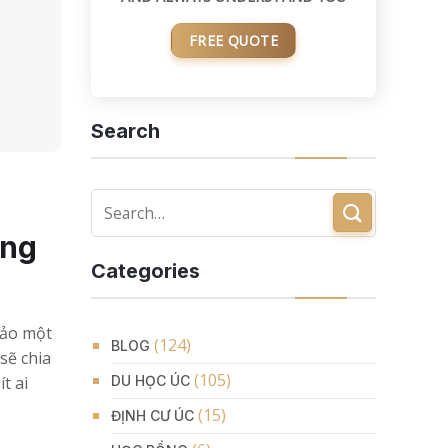
FREE QUOTE
Search
ơng
Categories
bảo một
(124)
BLOG
sẽ chia
(105)
t ai
DU HỌC ÚC
(15)
ĐỊNH CƯ ÚC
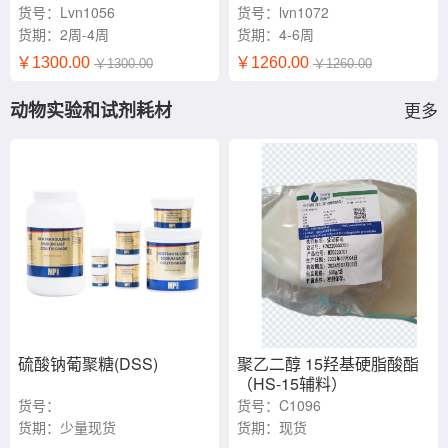
货号：Lvn1056
货号：lvn1072
货期：2周-4周
货期：4-6周
￥1300.00
￥1260.00
￥1300.00
￥1260.00
动物实验和试剂耗材
更多
硫酸钠葡聚糖(DSS)
聚乙二醇 15羟基硬脂酸酯
（HS-15辅料）
货号：
货号：C1096
0216011080/0216011090
货期：少量现货
货期：现货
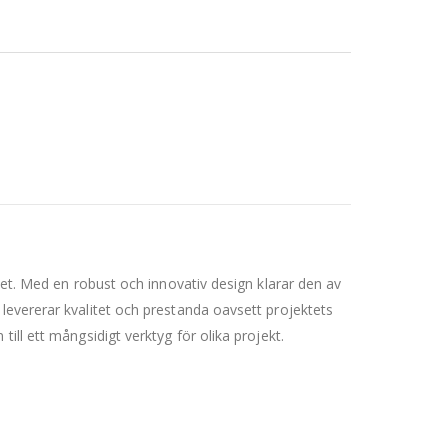
het. Med en robust och innovativ design klarar den av
levererar kvalitet och prestanda oavsett projektets
ill ett mångsidigt verktyg för olika projekt.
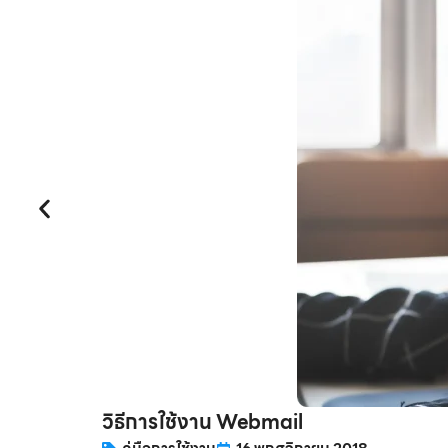
วิธีการใช้งาน Webmail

▶ [HOW TO COMPLETE THIS TASK] Repeat the data above exactly, leaving out any pictures it holds.

▶ [RESULT]
FREE QUOTE
Search
ơng
Categories
bảo một
(124)
BLOG
sẽ chia
(105)
t ai
DU HỌC ÚC
(15)
ĐỊNH CƯ ÚC
货号：Lvn1056
货号：lvn1072
货期：2周-4周
货期：4-6周
￥1300.00
￥1260.00
￥1300.00
￥1260.00
动物实验和试剂耗材
更多
硫酸钠葡聚糖(DSS)
聚乙二醇 15羟基硬脂酸酯
（HS-15辅料）
货号：
货号：C1096
0216011080/0216011090
货期：少量现货
货期：现货
het. Med en robust och innovativ design klarar den av
levererar kvalitet och prestanda oavsett projektets
ill ett mångsidigt verktyg för olika projekt.
วิธีการใช้งาน Webmail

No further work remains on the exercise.